== Exercise directions ==
Take from the records below each line that holds "בעדו".

== Information supplied ==
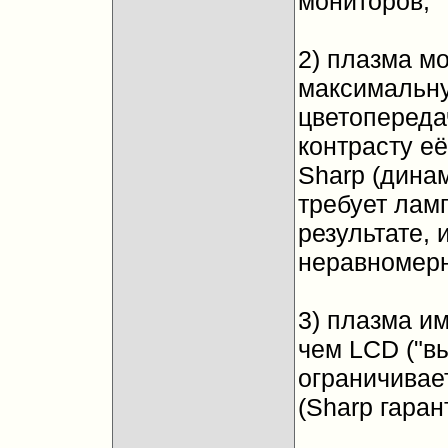
мониторов;
2) плазма м
максимальну
цветопереда
контрасту е
Sharp (динам
требует ламп
результате,
неравномерн
3) плазма и
чем LCD ("вы
ограничивае
(Sharp гаран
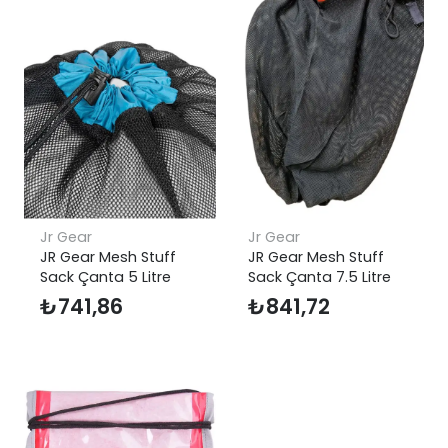
Jr Gear
Jr Gear
JR Gear Mesh Stuff
JR Gear Mesh Stuff
Sack Çanta 5 Litre
Sack Çanta 7.5 Litre
₺
741,86
₺
841,72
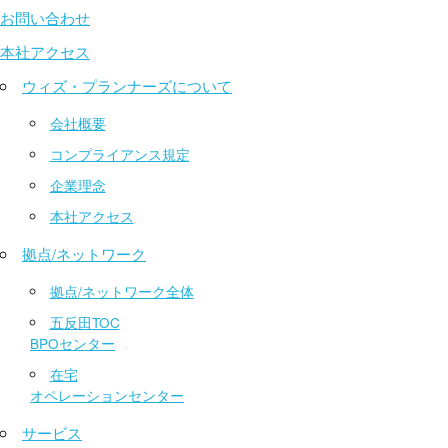
お問い合わせ
本社アクセス
ウィズ・プランナーズについて
会社概要
コンプライアンス規定
企業理念
本社アクセス
拠点/ネットワーク
拠点/ネットワーク全体
五反田TOC
BPOセンター
在宅
オペレーションセンター
サービス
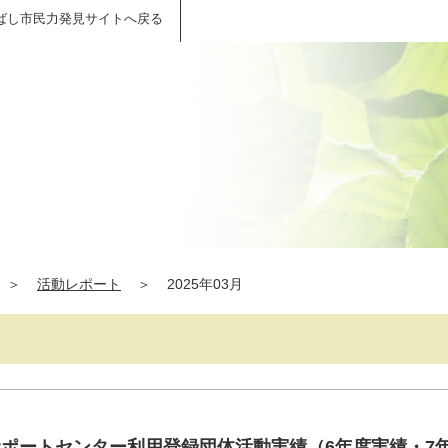
ばし市民力発見サイトへ戻る
＞
活動レポート
＞
2025年03月
サポートセンター利用登録団体活動実績（6年度実績・7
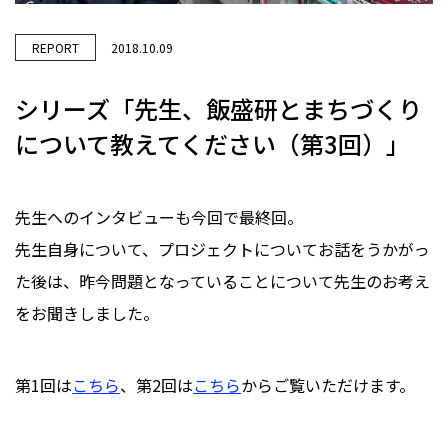
REPORT
2018.10.09
シリーズ「先生、飯盛研とまちづくり
について教えてください（第3回）」
先生へのインタビューも今回で最終回。
先生自身について、プロジェクトについてお話をうかがっ
た後は、昨今問題となっていることについて先生のお考え
をお聞きしました。
第1回は
こちら
、第2回は
こちら
からご覧いただけます。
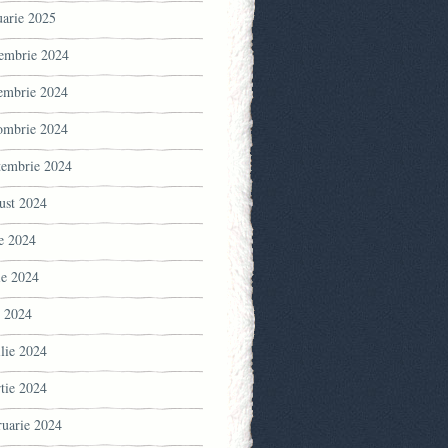
uarie 2025
embrie 2024
embrie 2024
ombrie 2024
tembrie 2024
ust 2024
ie 2024
ie 2024
 2024
ilie 2024
tie 2024
ruarie 2024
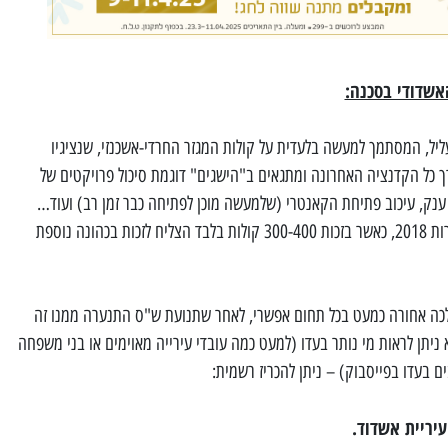
אשדודי בסכנה:
ליל, המסתמך למעשה בלעדית על קולות המגזר החרדי-אשכנזי, שנציגיו
ך כל הקדנציה האחרונה ומתגאים ב"הישגים" דוגמת סיכול פרויקטים של
 ענק, עיכוב פתיחת הקאנטרי (שלמעשה מוכן לפתיחה כבר זמן רב) ועוד…
מצליח לשחזר את "ההישג" שלו מבחירות 2018, כאשר בזכות 300-400 קולות בלבד הצליח לזכות בכהונה נוספת
אשדוד הלכה אחורה כמעט בכל תחום אפשרי, לאחר שתנועת ש"ס התנערה ממנו זה
ניתן לראות מי נותר בעדו (למעט כמה עובדי עירייה מאוימים או בני משפחה
ם בעדו בפייסבוק) – ניתן להכריז רשמית:
יריית אשדוד.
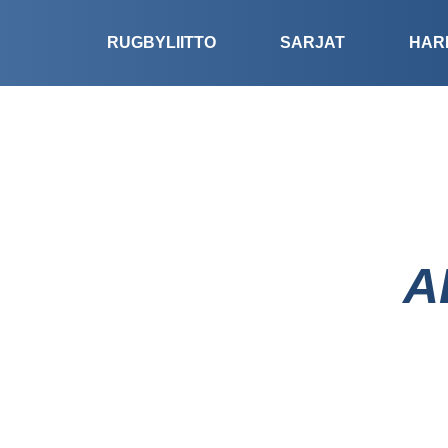
RUGBYLIITTO
SARJAT
HAR
A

== Answer box ==
ניתן לראות מי נותר בעדו (למעט כמה עובדי עירייה מאוימים או בני משפחה
ם בעדו בפייסבוק) – ניתן להכריז רשמית:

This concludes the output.